Philly PD braces after Feds blast Miami deadly force
Preparing for a federal review of police use of deadly force, the Philadelphia police department’s command staff met this week with Department of Justice officials in Washington D.C.
The meeting came a day after a similar DOJ review in Miami found a “pattern or practice” of excessive force that led to a high number of shootings by police. As a result of the two year investigation, a federal judge was appointed this week to enforce sweeping institutional changes within the Miami police department.
In an interview Thursday, Commissioner Charles H. Ramsey provided some insight about the breadth of the upcoming federal review: A city police officer will be assigned full-time to handle the paperwork generated.
The Miami review was prompted by 33 police shootings that occurred from 2008 through 2011 - a span of three years.
In Philadelphia, 52 suspects were shot by police in 2012 alone, a 50 percent increase over the previous year when police shot 35 people.
Following a Philly.com report published in May, Ramsey said he invited the DOJ to review his department's policies and protocols.
Said Ramsey at the time: "When you have as many as we've had, it gets people wondering if they were all justified."

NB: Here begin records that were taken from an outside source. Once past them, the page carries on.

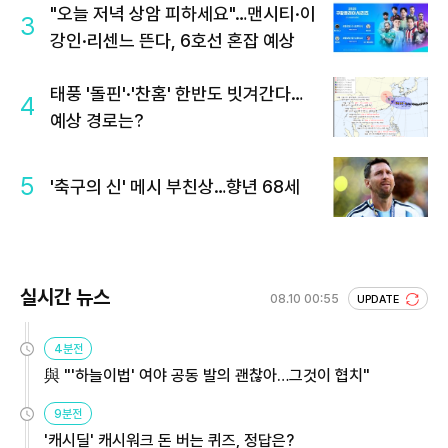
"오늘 저녁 상암 피하세요"…맨시티·이
3
강인·리센느 뜬다, 6호선 혼잡 예상
태풍 '돌핀'·'찬홈' 한반도 빗겨간다…
4
예상 경로는?
5
'축구의 신' 메시 부친상…향년 68세
실시간 뉴스
08.10 00:55
UPDATE
4분전
與 "'하늘이법' 여야 공동 발의 괜찮아…그것이 협치"
9분전
'캐시딜' 캐시워크 돈 버는 퀴즈, 정답은?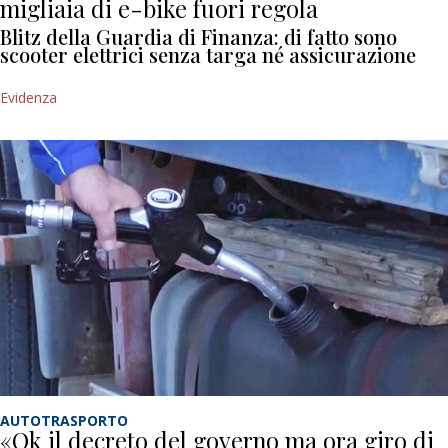
migliaia di e-bike fuori regola
Blitz della Guardia di Finanza: di fatto sono
scooter elettrici senza targa né assicurazione
Evidenza
AUTOTRASPORTO
«Ok il decreto del governo ma ora giro di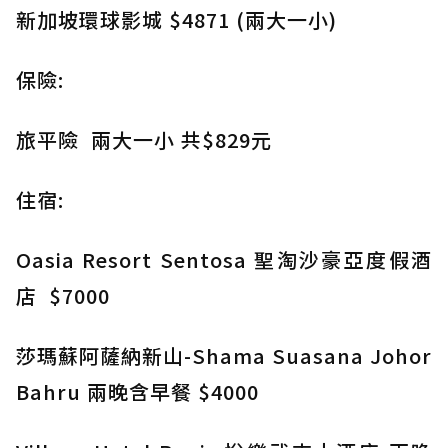
新加坡環球影城 $4871 (兩大一小)
保險:
旅平險 兩大一小 共$829元
住宿:
Oasia Resort Sentosa 聖淘沙豪亞度假酒
店 $7000
莎瑪蘇阿薩納新山-Shama Suasana Johor
Bahru 兩晚含早餐 $4000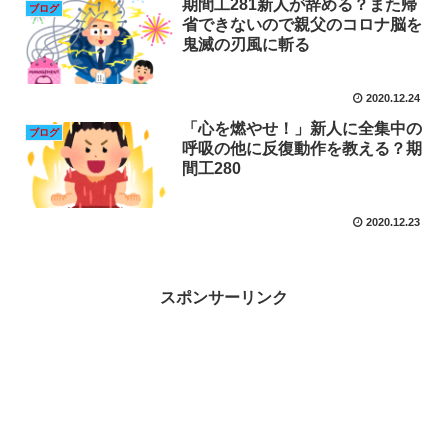
期間工281新人が辞める？また帰
ブログ
省できないので親父のコロナ脳を
鬼滅の刃風に斬る
2020.12.24
「心を燃やせ！」新人に全集中の
ブログ
呼吸の他に反復動作を教える？期
間工280
2020.12.23
スポンサーリンク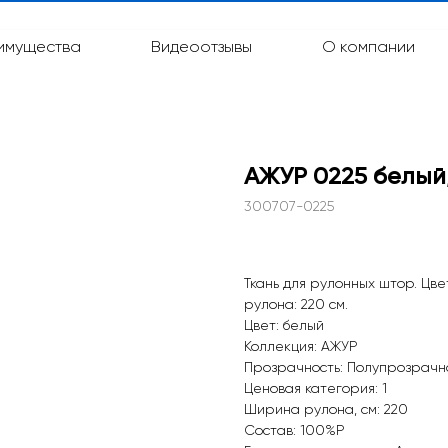
имущества
Видеоотзывы
О компании
АЖУР 0225 белый,
300707-0225
Ткань для рулонных штор. Цв
рулона: 220 см.
Цвет: белый
Коллекция: АЖУР
pp
Прозрачность: Полупрозрачн
Ценовая категория: 1
Ширина рулона, см: 220
Состав: 100%P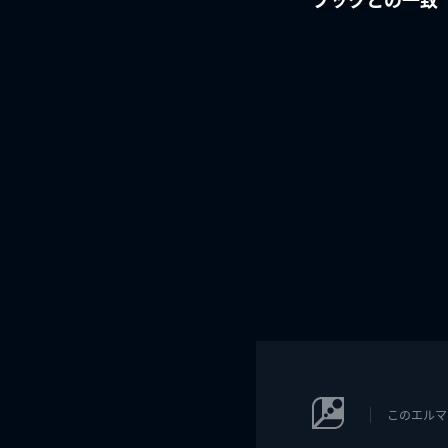
このエルマ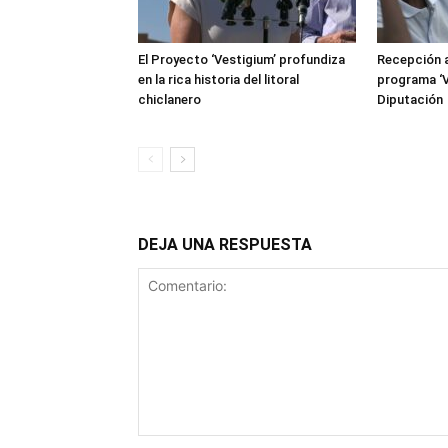
El Proyecto ‘Vestigium’ profundiza
Recepción a
en la rica historia del litoral
programa ‘V
chiclanero
Diputación
DEJA UNA RESPUESTA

In Miami, the DOJ determined that several police-involved shootings that had been cleared by local authorities were, in fact, "unjustified" and may have resulted from “tactical and training deficiencies.”
The Department of Justice also said their review was delayed because of the Miami department’s “frequent inability to produce necessary documents in a timely fashion.”
Ramsey indicated that there would be no such delays in Philadelphia.
"They’re going to request a lot of documents," he said. "So (an officer) has been assigned full time to deal just with that."
Ramsey said the Philadelphia review likely would be modeled after a DOJ review of the Las Vegas department completed last year.
Las Vegas Sheriff Douglas Gillespie also attended the Wednesday meeting in Washington, Ramsey said, and had offered valuable advice on how to describe the review process to the public and staff.
"People have to know what you're trying to accomplish," Ramsey said. "And internal communications is an important part of that, making sure the men and women of the department understand what is taking place, because there's always some miscommunication."
Sheriff Gillespie described how Las Vegas police made changes to its investigation teams, discussed the role of police unions in investigations, the importance of reality-based training, and when and how police officers and witnesses should be interviewed.
"Other cities have the same types of issues," Ramsey said. "So we talked about those issues and how to work through that stuff."
The ultimate goal of all departments, he said, is to have officers make good decisions that will keep themselves and the public safe.
Despite a cluster of seven shootings by police in late May that killed 4, the number of police shootings are down for the year, Ramsey said, and the number of homicides has fallen 34 percent.
The city's police shootings have come with more than an emotional cost. According to a June 2 report in the Inquirer, taxpayer payments to settle lawsuits filed by shooting victims and their families has soared. The city has paid out $11.6 million since 2009 to resolve some of those suits, with annual payouts far higher than in previous years, the newspaper reported.
And several new wrongful death suits against the department have been filed in the last month.
Ramsey said the DOJ review will begin sometime during next few weeks.
"We don’t have an exact date yet," he said. "But whenever they come, we'll provide whatever they need."